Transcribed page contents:

····················

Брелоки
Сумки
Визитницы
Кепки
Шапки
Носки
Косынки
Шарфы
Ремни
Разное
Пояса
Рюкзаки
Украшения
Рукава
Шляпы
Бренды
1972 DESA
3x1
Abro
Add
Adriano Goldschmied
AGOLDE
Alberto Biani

····················

[Exercise aim]: Write out the records in full, word for word.

[Answer to this task]:
Брелоки
Сумки
Визитницы
Кепки
Шапки
Носки
Косынки
Шарфы
Ремни
Разное
Пояса
Рюкзаки
Украшения
Рукава
Шляпы
Бренды
1972 DESA
3x1
Abro
Add
Adriano Goldschmied
AGOLDE
Alberto Biani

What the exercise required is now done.